Wcx magnetic beads

All chemicals and solvents used were purchased from Sigma–Aldrich (St. Louis, MO). Solvents were HPLC grade and were used without further purification. Alpha-cyano-4-hydroxycinnamic acid (CHCA) was used as the MALDI matrix. WCX magnetic beads and Standard Preparation (Peptide Calibration Standard #206195 and Protein Calibration Standard I #206355) were purchased from Bruker Daltonik GmbH (Bremen, Germany).

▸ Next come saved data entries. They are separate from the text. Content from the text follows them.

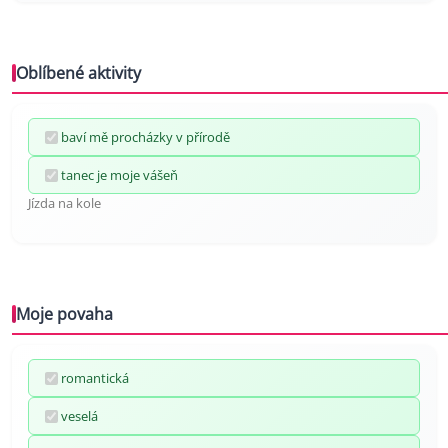
Oblíbené aktivity
baví mě procházky v přírodě
tanec je moje vášeň
Jízda na kole
Moje povaha
romantická
veselá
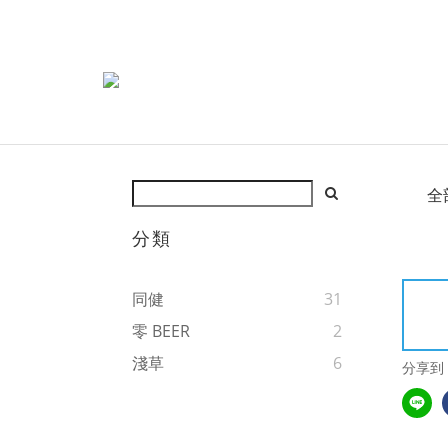
全
分類
同健
31
零 BEER
2
淺草
6
分享到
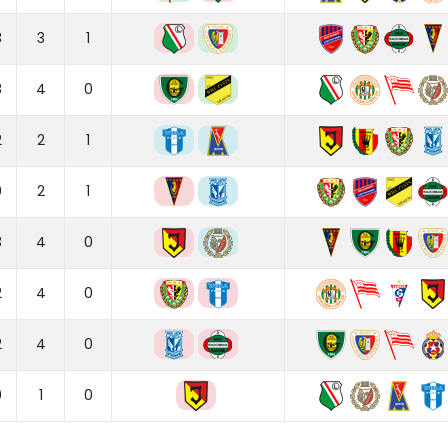
3
3
1
3
4
0
2
2
1
0
2
1
3
4
0
2
4
0
2
4
0
0
1
0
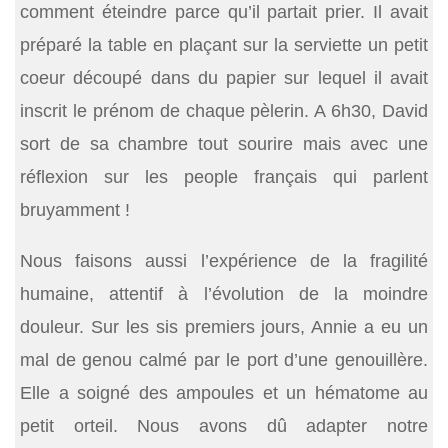
comment éteindre parce qu’il partait prier. Il avait
préparé la table en plaçant sur la serviette un petit
coeur découpé dans du papier sur lequel il avait
inscrit le prénom de chaque pèlerin. A 6h30, David
sort de sa chambre tout sourire mais avec une
réflexion sur les people français qui parlent
bruyamment !
Nous faisons aussi l’expérience de la fragilité
humaine, attentif à l’évolution de la moindre
douleur. Sur les sis premiers jours, Annie a eu un
mal de genou calmé par le port d’une genouillère.
Elle a soigné des ampoules et un hématome au
petit orteil. Nous avons dû adapter notre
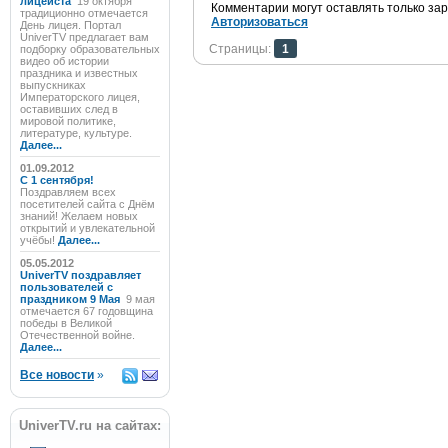
лицеиста
19 октября
Комментарии могут оставлять только за
традиционно отмечается
Авторизоваться
День лицея. Портал
UniverTV предлагает вам
Страницы:
1
подборку образовательных
видео об истории
праздника и известных
выпускниках
Императорского лицея,
оставивших след в
мировой политике,
литературе, культуре.
Далее...
01.09.2012
C 1 сентября!
Поздравляем всех
посетителей сайта с Днём
знаний! Желаем новых
открытий и увлекательной
учёбы!
Далее...
05.05.2012
UniverTV поздравляет
пользователей с
праздником 9 Мая
9 мая
отмечается 67 годовщина
победы в Великой
Отечественной войне.
Далее...
Все новости
»
UniverTV.ru на сайтах:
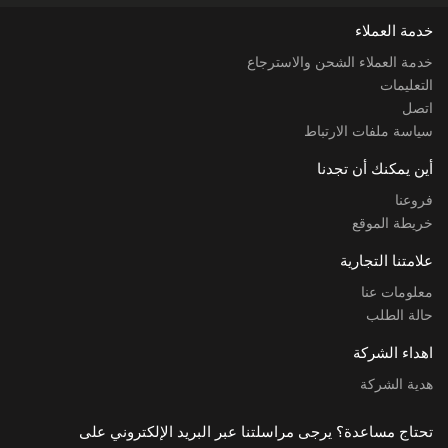
خدمة العملاء
خدمة العملاء الشحن والاسترجاع
التعليمات
اتصل
سياسة ملفات الارتباط
أين يمكنك أن تجدنا
فروعنا
خريطة الموقع
علامتنا التجارية
معلومات عنا
حالة الطلب
اهداء الشركة
هدية الشركة
تحتاج مساعدة؟ يرجى مراسلتنا عبر البريد الإلكتروني على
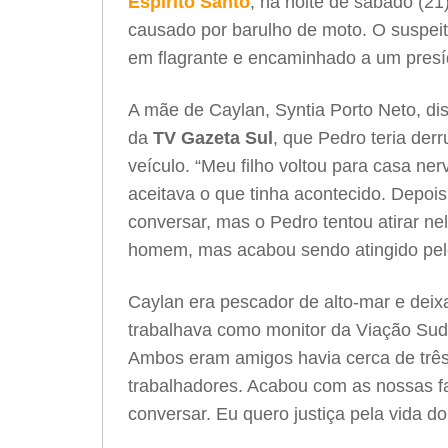
Espírito Santo
, na noite de sábado (2
causado por barulho de moto. O suspeit
em flagrante e encaminhado a um presí
A mãe de Caylan, Syntia Porto Neto, di
da
TV Gazeta Sul
, que Pedro teria der
veículo. “Meu filho voltou para casa ne
aceitava o que tinha acontecido. Depois 
conversar, mas o Pedro tentou atirar n
homem, mas acabou sendo atingido pelo t
Caylan era pescador de alto-mar e deix
trabalhava como monitor da Viação Sud
Ambos eram amigos havia cerca de três 
trabalhadores. Acabou com as nossas fam
conversar. Eu quero justiça pela vida d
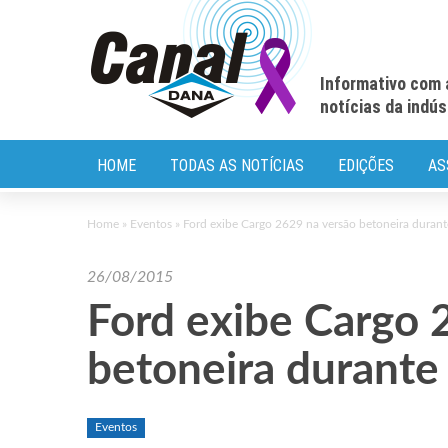
Informativo com 
notícias da indú
HOME
TODAS AS NOTÍCIAS
EDIÇÕES
AS
Home
»
Eventos
»
Ford exibe Cargo 2629 na versão betoneira durant
26/08/2015
Ford exibe Cargo 
betoneira durante
Eventos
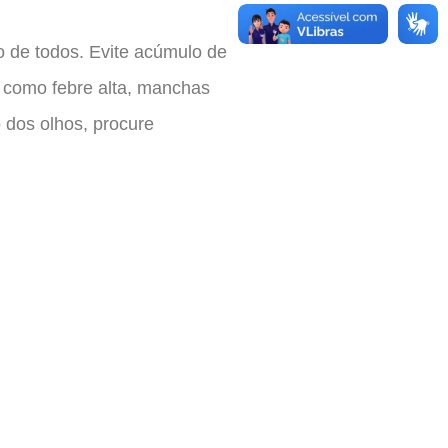
o de todos. Evite acúmulo de
s como febre alta, manchas
 dos olhos, procure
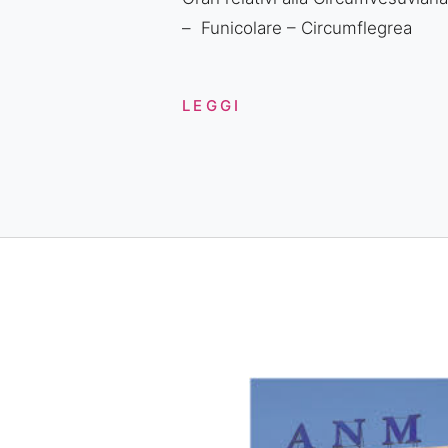
– Funicolare – Circumflegrea
LEGGI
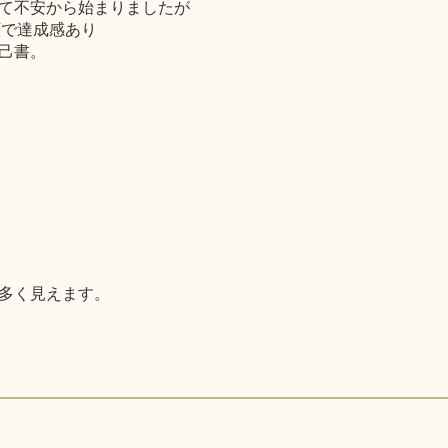
て不安から始まりましたが
顔で達成感あり
己書。
多く見えます。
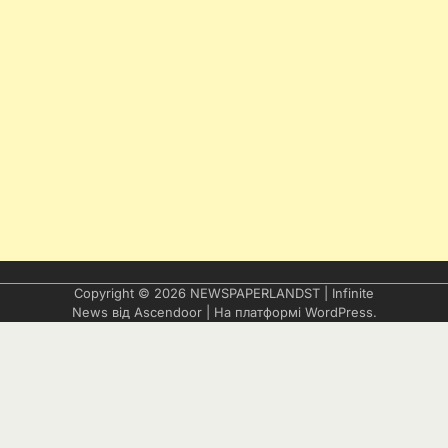
Copyright © 2026
NEWSPAPERLANDST
| Infinite
News від
Ascendoor
| На платформі
WordPress
.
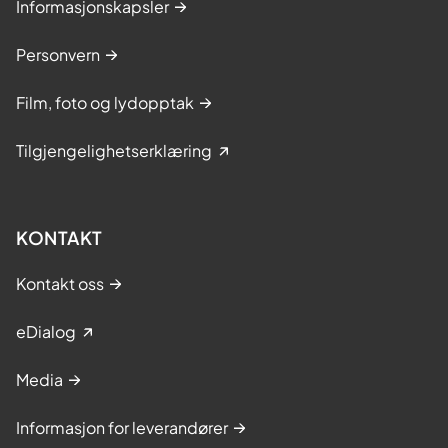
Informasjonskapsler
Personvern
Film, foto og lydopptak
Tilgjengelighetserklæring
KONTAKT
Kontakt oss
eDialog
Media
Informasjon for leverandører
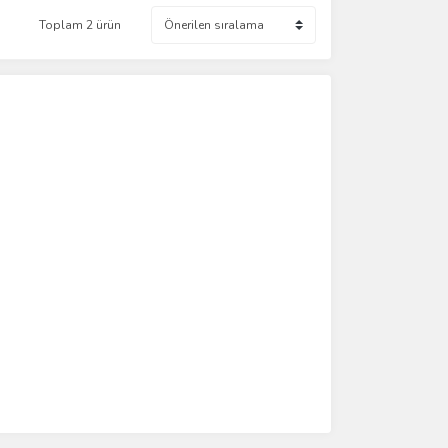
Toplam 2 ürün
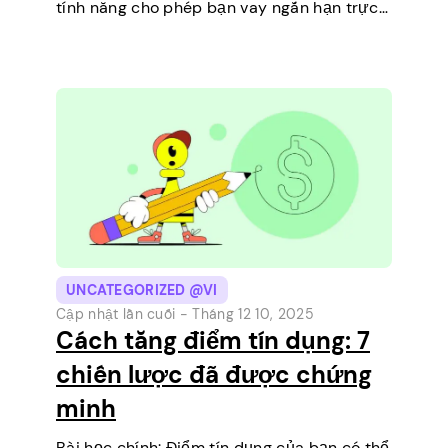
tính năng cho phép bạn vay ngắn hạn trực
tiếp trên điện thoại của mình. Đó là một
cách đơn giản để…
UNCATEGORIZED @VI
Cập nhật lần cuối -
Tháng 12 10, 2025
Cách tăng điểm tín dụng: 7
chiến lược đã được chứng
minh
Bài học chính: Điểm tín dụng của bạn có thể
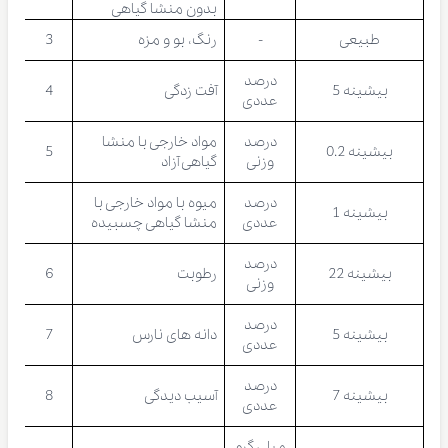
بدون منشا گیاهی
طبیعی
-
رنگ، بو و مزه
3
درصد
بیشینه 5
آفت زدگی
4
عددی
درصد
مواد خارجی با منشا
بیشینه 0.2
5
وزنی
گیاهی آزاد
درصد
میوه با مواد خارجی با
بیشینه 1
عددی
منشا گیاهی چسبیده
درصد
بیشینه 22
رطوبت
6
وزنی
درصد
بیشینه 5
دانه های نارس
7
عددی
درصد
بیشینه 7
آسیب دیدگی
8
عددی
میلی گرم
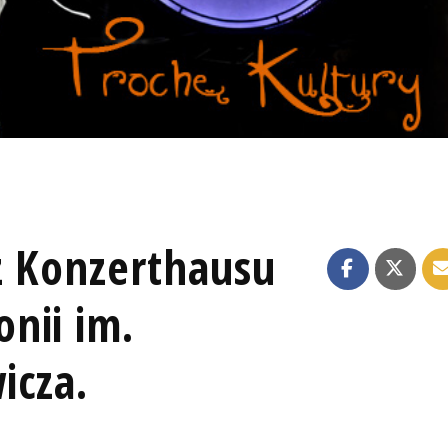
z Konzerthausu
nii im.
icza.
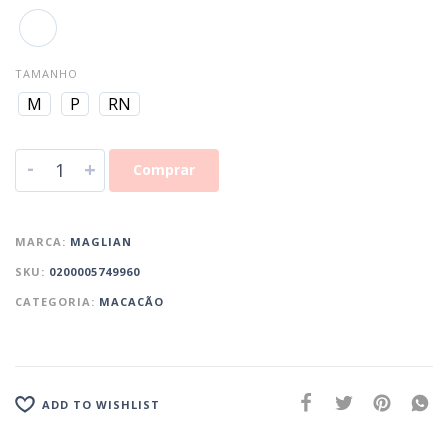
TAMANHO
M
P
RN
-
+
Comprar
MARCA:
MAGLIAN
SKU:
0200005749960
CATEGORIA:
MACACÃO
ADD TO WISHLIST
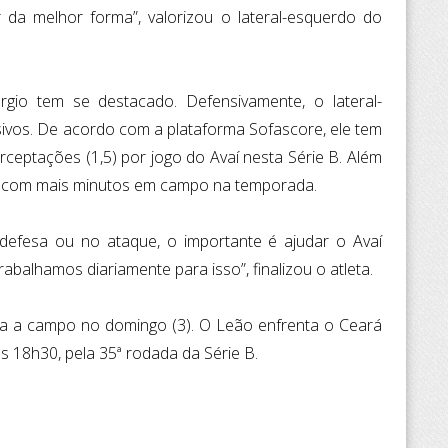
 da melhor forma”, valorizou o lateral-esquerdo do
io tem se destacado. Defensivamente, o lateral-
os. De acordo com a plataforma Sofascore, ele tem
rceptações (1,5) por jogo do Avaí nesta Série B. Além
ra com mais minutos em campo na temporada.
defesa ou no ataque, o importante é ajudar o Avaí
alhamos diariamente para isso”, finalizou o atleta.
olta a campo no domingo (3). O Leão enfrenta o Ceará
 18h30, pela 35ª rodada da Série B.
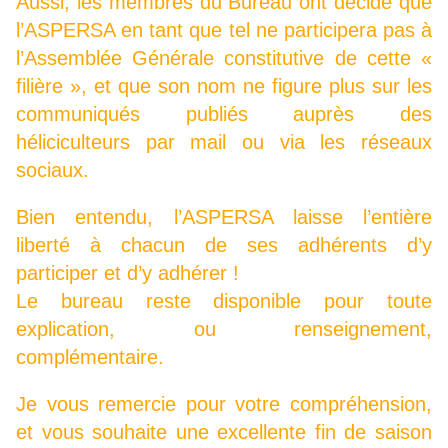
Aussi, les membres du Bureau ont décidé que
l’ASPERSA en tant que tel ne participera pas à
l’Assemblée Générale constitutive de cette «
filière », et que son nom ne figure plus sur les
communiqués publiés auprès des
héliciculteurs par mail ou via les réseaux
sociaux.
Bien entendu, l’ASPERSA laisse l’entière
liberté à chacun de ses adhérents d’y
participer et d’y adhérer !
Le bureau reste disponible pour toute
explication, ou renseignement,
complémentaire.
Je vous remercie pour votre compréhension,
et vous souhaite une excellente fin de saison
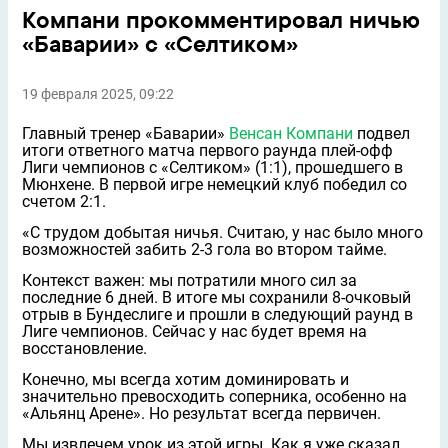
Компани прокомментировал ничью
«Баварии» с «Селтиком»
19 февраля 2025, 09:22
Главный тренер «Баварии»
Венсан Компани
подвел
итоги ответного матча первого раунда плей-офф
Лиги чемпионов с «Селтиком» (1:1), прошедшего в
Мюнхене. В первой игре немецкий клуб победил со
счетом 2:1.
«С трудом добытая ничья. Считаю, у нас было много
возможностей забить 2-3 гола во втором тайме.
Контекст важен: мы потратили много сил за
последние 6 дней. В итоге мы сохранили 8-очковый
отрыв в Бундеслиге и прошли в следующий раунд в
Лиге чемпионов. Сейчас у нас будет время на
восстановление.
Конечно, мы всегда хотим доминировать и
значительно превосходить соперника, особенно на
«Альянц Арене». Но результат всегда первичен.
Мы извлечем урок из этой игры. Как я уже сказал,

The anti-α-tubulin antibody was from Epitomic Inc (Burlingame, California). Antibodies directed against 4E-BP1, phospho-4E-BP1 (Ser65), p70S6K1 and phospho-p70S6K1 (Thr389) were from Cell Signaling Technology, Inc (Danvers, USA). An IRDye 680-conjugated goat anti-rabbit IgG secondary antibody was from Rockland Immunochemical Inc (Gilbertsville, PA). The anti-eRF3b antibody directed against the human eRF3b was produced by Sangon (Shanghai, China).

We used MALDI-TOF-MS and magnetic beads to screen the serum samples to identify new biomarkers for colorectal cancer. The Sera were centrifuged at 10,000 g for 3 min at 4 °C after thawed on ice. Weak cation-exchange (WCX) magnetic beads (Bruker Daltonics, USA) were selected for the protein separation. According to the manufacturer’s protocol, first, 5 μL of serum was added to the mixture of 10 μL of beads slurry and 10 μL of binding solution in a 0.2-mL polypropylene tube. After incubation for 5 min, the supernatant was discarded. Then, the magnetic beads were washed with 100 μl wash buffer three times. Finally, the proteins were eluted from the magnetic beads with 5 μL elution buffer and mixed with 5 μL stable buffer. Finally, 1 μL protein mixture was deposited on a Micro SCOUT Plate (MSP). After natural drying, 1 μL CHCA matrix (3 mg/ml cyano-4-hydroxycinnamic acid, 50% ACN, 20% TFA) was added to each spot for detection.